Abstract
In this study, we examined the cognitive processes and ocular behavior associated with on-going navigation strategy choice using a route learning paradigm that distinguishes between three different wayfinding strategies: an allocentric place strategy, and the egocentric associative cue and beacon response strategies. Participants approached intersections of a known route from a variety of directions, and were asked to indicate the direction in which the original route continued. Their responses in a subset of these test trials allowed the assessment of strategy choice over the course of six experimental blocks. The behavioral data revealed an initial maladaptive bias for a beacon response strategy, with shifts in favor of the optimal configuration place strategy occurring over the course of the experiment. Response time analysis suggests that the configuration strategy relied on spatial transformations applied to a viewpoint-dependent spatial representation, rather than direct access to an allocentric representation. Furthermore, pupillary measures reflected the employment of place and response strategies throughout the experiment, with increasing use of the more cognitively demanding configuration strategy associated with increases in pupil dilation. During test trials in which known intersections were approached from different directions, visual attention was directed to the landmark encoded during learning as well as the intended movement direction. Interestingly, the encoded landmark did not differ between the three navigation strategies, which is discussed in the context of initial strategy choice and the parallel acquisition of place and response knowledge.
Notes
Use of the configuration strategy throughout the experiment will result in 100 % performance, use of the beacon strategy will result in 66.66 % performance (only incorrect when the approach direction at test differs from training by 90°), and use of the associative cue strategy will result in 33.33 % performance (only correct during same-direction trials).

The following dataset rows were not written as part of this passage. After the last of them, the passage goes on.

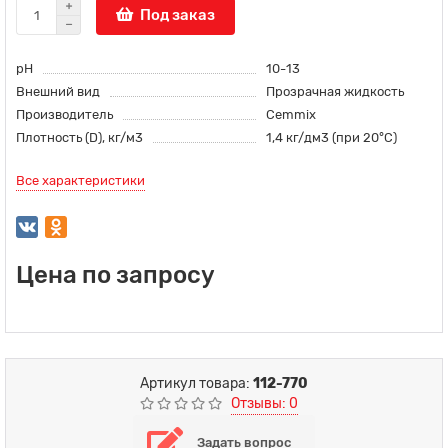
Под заказ
pH
10-13
Внешний вид
Прозрачная жидкость
Производитель
Сеmmix
Плотность (D), кг/м3
1,4 кг/дм3 (при 20°С)
Все характеристики
Цена по запросу
Артикул товара:
112-770
Отзывы: 0
Задать вопрос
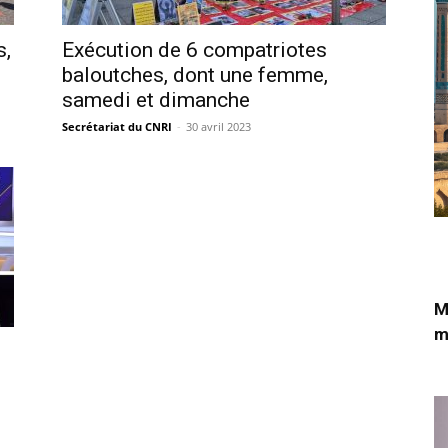
s,
Exécution de 6 compatriotes
baloutches, dont une femme,
samedi et dimanche
Secrétariat du CNRI
-
30 avril 2023
M
m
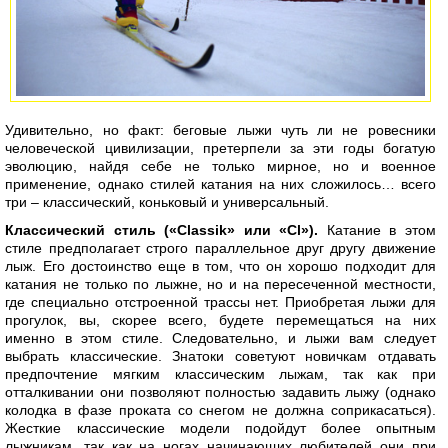
Удивительно, но факт: беговые лыжи чуть ли не ровесники
человеческой цивилизации, претерпели за эти годы богатую
эволюцию, найдя себе не только мирное, но и военное
применение, однако стилей катания на них сложилось… всего
три – классический, коньковый и универсальный.
Классический стиль («Classik» или «Cl»).
Катание в этом
стиле предполагает строго параллельное друг другу движение
лыж. Его достоинство еще в том, что он хорошо подходит для
катания не только по лыжне, но и на пересеченной местности,
где специально отстроенной трассы нет. Приобретая лыжи для
прогулок, вы, скорее всего, будете перемещаться на них
именно в этом стиле. Следовательно, и лыжи вам следует
выбрать классические. Знатоки советуют новичкам отдавать
предпочтение мягким классическим лыжам, так как при
отталкивании они позволяют полностью задавить лыжу (однако
колодка в фазе проката со снегом не должна соприкасаться).
Жесткие классические модели подойдут более опытным
лыжникам, так как на ногах начинающих любителей они при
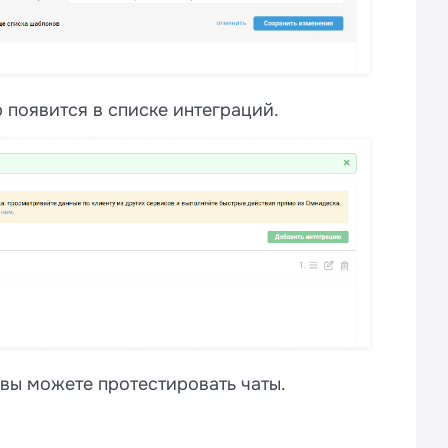
 появится в списке интеграций.
 вы можете протестировать чаты.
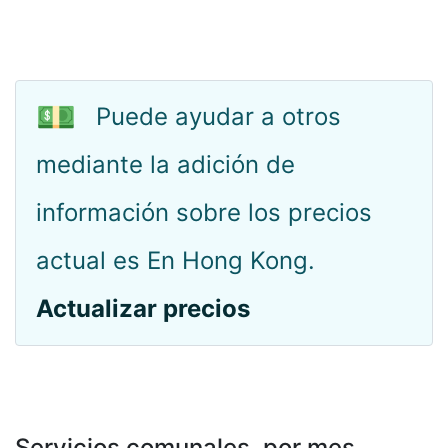
💵
Puede ayudar a otros
mediante la adición de
información sobre los precios
actual es En Hong Kong.
Actualizar precios
Servicios comunales, por mes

While a ‘move towards’ rule is typically associated with the beacon strategy (Waller & Lippa, 2007), we believe beacon users adopt a ‘turn towards’ rule in this paradigm. As each landmark at an intersection adjoins two intersection pathways, use of a ‘move towards’ rule at selected same-direction trials can be satisfied by correctly turning towards the beacon or by incorrectly continuing straight ahead, while use of a configuration, associative cue or ‘turn towards’ beacon strategy would result in the correct answer. A straight ahead response was made in only 5.29 % of these trials, strongly suggesting beacon users employed a ‘turn towards’ rule.
It should be noted that we assume the configuration, associative cue and beacon strategies encode the route congruent landmark during learning. If this is not the case, the predictions by all three models will be incorrect.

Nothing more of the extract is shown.